劇中で撮影中の映画内の台詞として繰り返し語られる集団での独白には彼が死の直前にSNSに書き残した文章が所々引用されている。
主演にして演出の神戸カナが演じたセイラという役は、名前も性別も変わっているが、明らかに「D」をモデルにしている。

私は神戸カナをピカピカ芝居塾の卒業公演で観ていい役者だなと思った。話しかける機会の全くないまま1年以上たったある日、当時企画していた長編映画の脚本を書くため週末ごとに通っていた塩尻市の市民会館えんぱーくで、偶然図書館の一部を使って演劇をやっていたHOMEを見て、そこの神戸カナに痺れて、僕の映画出てくださいと電撃的に申し込んだ。
その時考えていた長編は流れたが、変わって作った中編映画「チクタクレス」で彼女を主役に起用した。

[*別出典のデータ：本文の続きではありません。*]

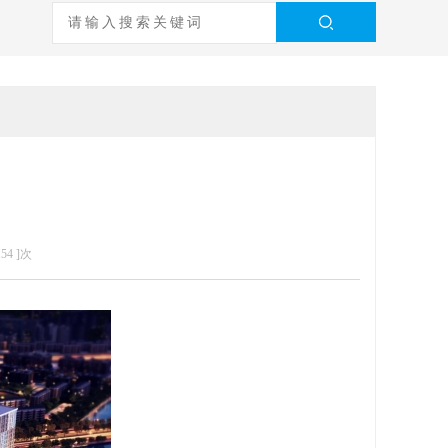
154
]次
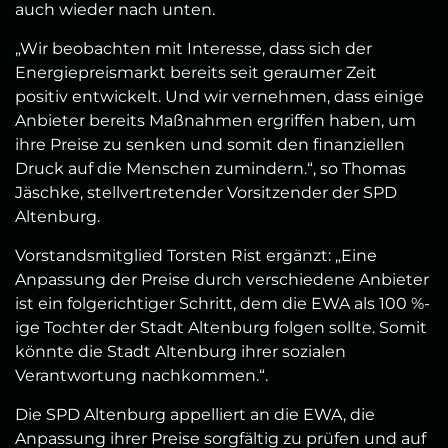
auch wieder nach unten.
„Wir beobachten mit Interesse, dass sich der
Energiepreismarkt bereits seit geraumer Zeit
positiv entwickelt. Und wir vernehmen, dass einige
Anbieter bereits Maßnahmen ergriffen haben, um
ihre Preise zu senken und somit den finanziellen
Druck auf die Menschen zumindern.“, so Thomas
Jäschke, stellvertretender Vorsitzender der SPD
Altenburg.
Vorstandsmitglied Torsten Rist ergänzt: „Eine
Anpassung der Preise durch verschiedene Anbieter
ist ein folgerichtiger Schritt, dem die EWA als 100 %-
ige Tochter der Stadt Altenburg folgen sollte. Somit
könnte die Stadt Altenburg ihrer sozialen
Verantwortung nachkommen.“.
Die SPD Altenburg appelliert an die EWA, die
Anpassung ihrer Preise sorgfältig zu prüfen und auf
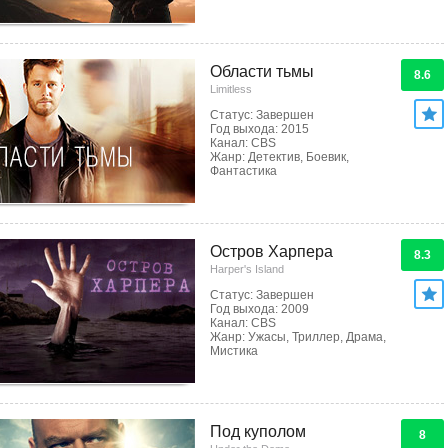
Области тьмы
8.6
Limitless
Статус: Завершен
Год выхода: 2015
Канал: CBS
Жанр: Детектив, Боевик,
Фантастика
Остров Харпера
8.3
Harper's Island
Статус: Завершен
Год выхода: 2009
Канал: CBS
Жанр: Ужасы, Триллер, Драма,
Мистика
Под куполом
8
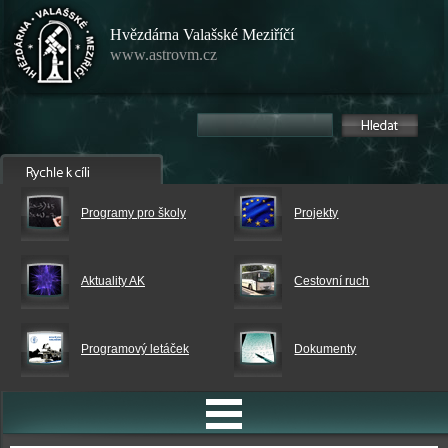
Hvězdárna Valašské Meziříčí
www.astrovm.cz
Programy pro školy
Projekty
Aktuality AK
Cestovní ruch
Programový letáček
Dokumenty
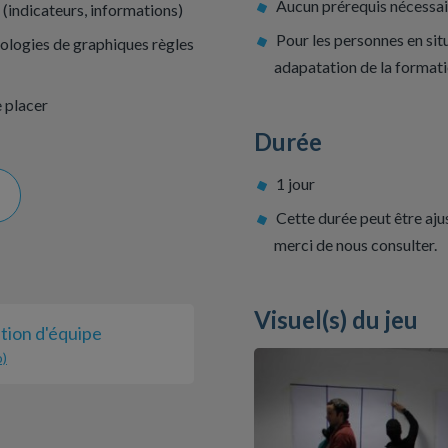
Aucun prérequis nécessai
 (indicateurs, informations)
Pour les personnes en sit
ologies de graphiques règles
adapatation de la formati
 placer
Durée
1 jour
Cette durée peut être ajus
merci de nous consulter.
Visuel(s) du jeu
tion d'équipe
o)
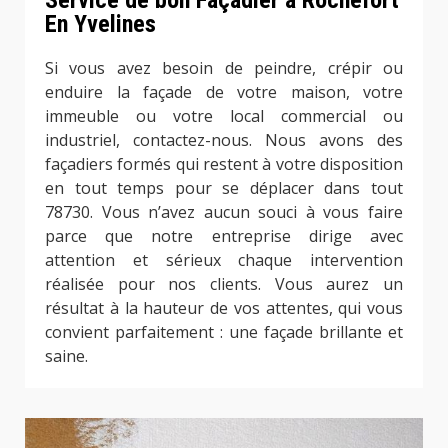
Service de bon Façadier à Rochefort
En Yvelines
Si vous avez besoin de peindre, crépir ou
enduire la façade de votre maison, votre
immeuble ou votre local commercial ou
industriel, contactez-nous. Nous avons des
façadiers formés qui restent à votre disposition
en tout temps pour se déplacer dans tout
78730. Vous n’avez aucun souci à vous faire
parce que notre entreprise dirige avec
attention et sérieux chaque intervention
réalisée pour nos clients. Vous aurez un
résultat à la hauteur de vos attentes, qui vous
convient parfaitement : une façade brillante et
saine.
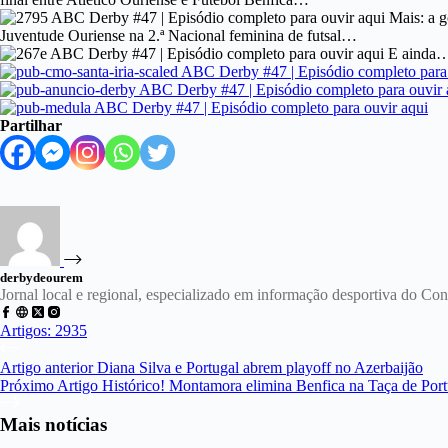
Mais: a g
Juventude Ouriense na 2.ª Nacional feminina de futsal…
E ainda… a
Partilhar
derbydeourem
Jornal local e regional, especializado em informação desportiva do C
Artigos: 2935
Artigo
anterior
Diana Silva e Portugal abrem playoff no Azerbaijão
Próximo
Artigo
Histórico! Montamora elimina Benfica na Taça de Port
Mais notícias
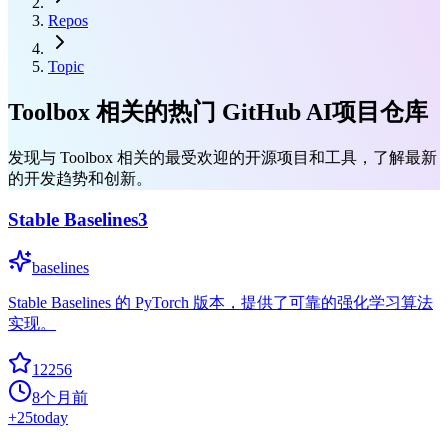
Repos
Topic
Toolbox 相关的热门 GitHub AI项目仓库
发现与 Toolbox 相关的最受欢迎的开源项目和工具，了解最新
的开发趋势和创新。
Stable Baselines3
baselines
Stable Baselines 的 PyTorch 版本，提供了可靠的强化学习算法
实现。
12256
8个月前
+
25
today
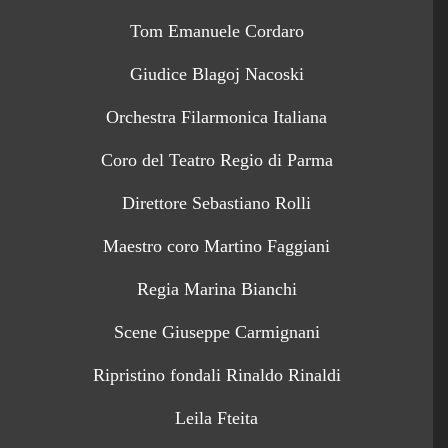
Tom Emanuele Cordaro
Giudice Blagoj Nacoski
Orchestra Filarmonica Italiana
Coro del Teatro Regio di Parma
Direttore Sebastiano Rolli
Maestro coro Martino Faggiani
Regia Marina Bianchi
Scene Giuseppe Carmignani
Ripristino fondali Rinaldo Rinaldi
Leila Fteita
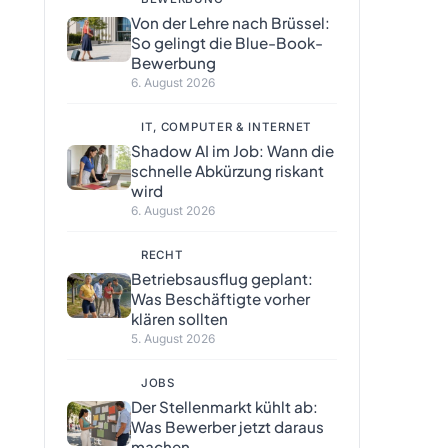
Von der Lehre nach Brüssel:
So gelingt die Blue-Book-
Bewerbung
6. August 2026
IT, COMPUTER & INTERNET
Shadow AI im Job: Wann die
schnelle Abkürzung riskant
wird
6. August 2026
RECHT
Betriebsausflug geplant:
Was Beschäftigte vorher
klären sollten
5. August 2026
JOBS
Der Stellenmarkt kühlt ab:
Was Bewerber jetzt daraus
machen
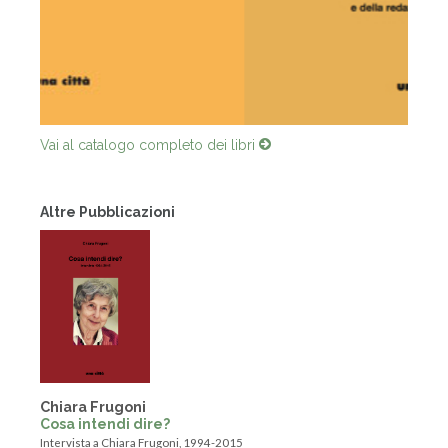
Vai al catalogo completo dei libri
Altre Pubblicazioni
Chiara Frugoni
Cosa intendi dire?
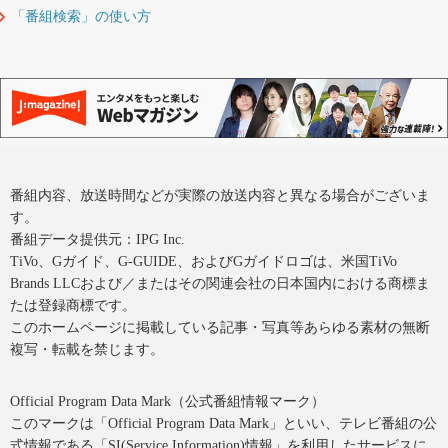
「番組検索」の使い方
番組内容、放送時間などが実際の放送内容と異なる場合がございま
す。
番組データ提供元：IPG Inc.
TiVo、Gガイド、G-GUIDE、およびGガイドロゴは、米国TiVo
Brands LLCおよび／またはその関連会社の日本国内における商標ま
たは登録商標です。
このホームページに掲載している記事・写真等あらゆる素材の無断
複写・転載を禁じます。
Official Program Data Mark（公式番組情報マーク）
このマークは「Official Program Data Mark」といい、テレビ番組の公
式情報である「SI(Service Information)情報」を利用したサービスに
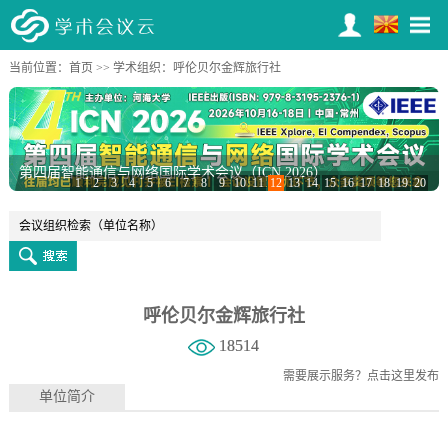
当前位置：
首页
>>
学术组织
：呼伦贝尔金辉旅行社
第四届智能通信与网络国际学术会议（ICN 2026）
1
2
3
4
5
6
7
8
9
10
11
12
13
14
15
16
17
18
19
20
呼伦贝尔金辉旅行社
18514
需要展示服务？
点击这里发布
单位简介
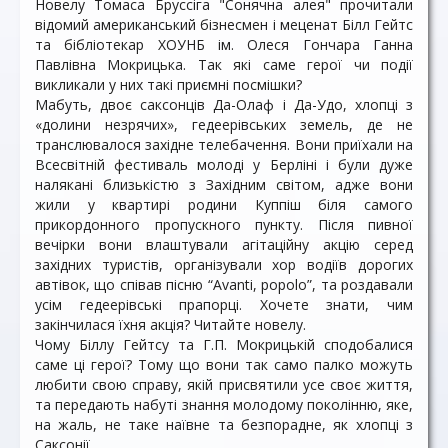
Новелу Томаса Бруссіга "Сонячна алея" прочитали
відомий американський бізнесмен і меценат Білл Гейтс
та бібліотекар ХОУНБ ім. Олеся Гончара Ганна
Павлівна Мокрицька. Так які саме герої чи події
викликали у них такі приємні посмішки?
Мабуть, двоє саксонців Да-Олаф і Да-Удо, хлопці з
«долини незрячих», гедеерівських земель, де не
транслювалося західне телебачення. Вони приїхали на
Всесвітній фестиваль молоді у Берліні і були дуже
налякані близькістю з Західним світом, адже вони
жили у квартирі родини Куппіш біля самого
прикордонного пропускного пункту. Після пивної
вечірки вони влаштували агітаційну акцію серед
західних туристів, організували хор водіїв дорогих
автівок, що співав пісню “Avanti, popolo”, та роздавали
усім гедеерівські прапорці. Хочете знати, чим
закінчилася їхня акція? Читайте новелу.
Чому Біллу Гейтсу та Г.П. Мокрицькій сподобалися
саме ці герої? Тому що вони так само палко можуть
любити свою справу, якій присвятили усе своє життя,
та передають набуті знання молодому поколінню, яке,
на жаль, не таке наївне та безпорадне, як хлопці з
Саксонії.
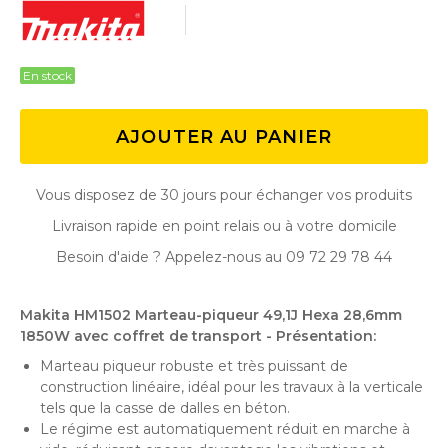
En stock
AJOUTER AU PANIER
Vous disposez de 30 jours pour échanger vos produits
Livraison rapide en point relais ou à votre domicile
Besoin d'aide ? Appelez-nous au 09 72 29 78 44
Makita HM1502 Marteau-piqueur 49,1J Hexa 28,6mm
1850W avec coffret de transport -
Présentation:
Marteau piqueur robuste et très puissant de
construction linéaire, idéal pour les travaux à la verticale
tels que la casse de dalles en béton.
Le régime est automatiquement réduit en marche à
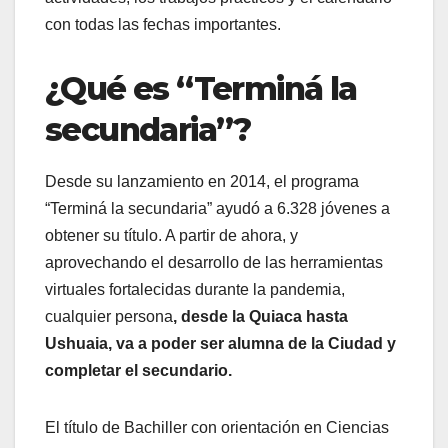
con todas las fechas importantes.
¿Qué es “Terminá la
secundaria”?
Desde su lanzamiento en 2014, el programa
“Terminá la secundaria” ayudó a 6.328 jóvenes a
obtener su título. A partir de ahora, y
aprovechando el desarrollo de las herramientas
virtuales fortalecidas durante la pandemia,
cualquier persona
, desde la Quiaca hasta
Ushuaia, va a poder ser alumna de la Ciudad y
completar el secundario.
El título de Bachiller con orientación en Ciencias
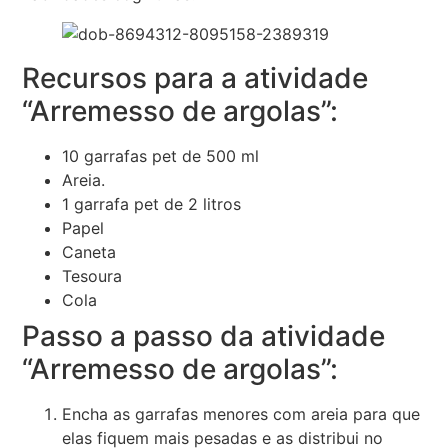
Recursos para a atividade
“Arremesso de argolas”:
10 garrafas pet de 500 ml
Areia.
1 garrafa pet de 2 litros
Papel
Caneta
Tesoura
Cola
Passo a passo da atividade
“Arremesso de argolas”:
Encha as garrafas menores com areia para que
elas fiquem mais pesadas e as distribui no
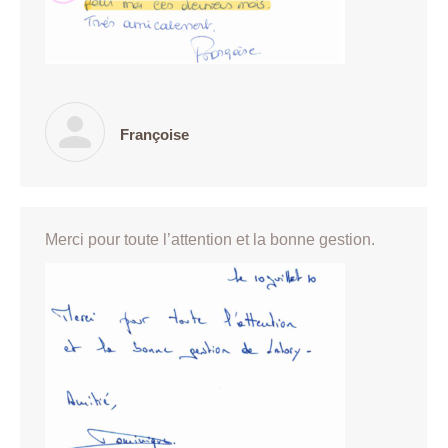
Françoise
Merci pour toute l’attention et la bonne gestion.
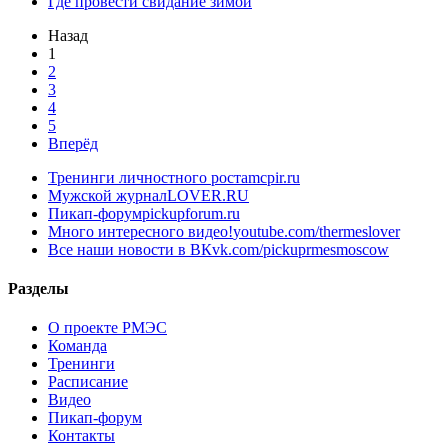
Где провести свидание зимой
Назад
1
2
3
4
5
Вперёд
Тренинги личностного роста
mcpir.ru
Мужской журнал
LOVER.RU
Пикап-форум
pickupforum.ru
Много интересного видео!
youtube.com/thermeslover
Все наши новости в ВК
vk.com/pickuprmesmoscow
Разделы
О проекте РМЭС
Команда
Тренинги
Расписание
Видео
Пикап-форум
Контакты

前置きが長くなったが、その「チクタクレス」撮影前の神戸カナとの初めての顔合わせの時に「D」の話が出た。
えんぱーくでの電撃的な申し込み以来、メール等を除いてきちんと話をするのは初めてだった。この映画でぜひ主演をと頼んだが、彼女は二つ返事で「良いですよ」といった。あまりに躊躇ない返答だったので逆に不安になり、いくつか確認のための質問をした。
「映画の中でお風呂に入るシーンあるけどいい?」
「(即答で)いいですよ」
「映画の中でキスシーンあるけどできる?」
ここで一瞬の躊躇いの後に彼女は言った
「D以外なら大丈夫です」

多分、よくよく考えればDよりよっぽどキスしたくない相手はいっぱいいたに決まってるのだが、彼女は反射的にDを拒絶したのである。ある意味彼女のDへの強い感情を示していた。

その時は理由は聞かなかった。そもそもキスの相手役にDは100%なかったので、制約がどうでもいいところに飛んでホッとしていた。ふつうによっぽど嫌いなのかな?と思ったのだが、彼女と撮影しながら、色々と話していくうちに、彼女とDとのどこか特殊な関係がわかってきた気がした。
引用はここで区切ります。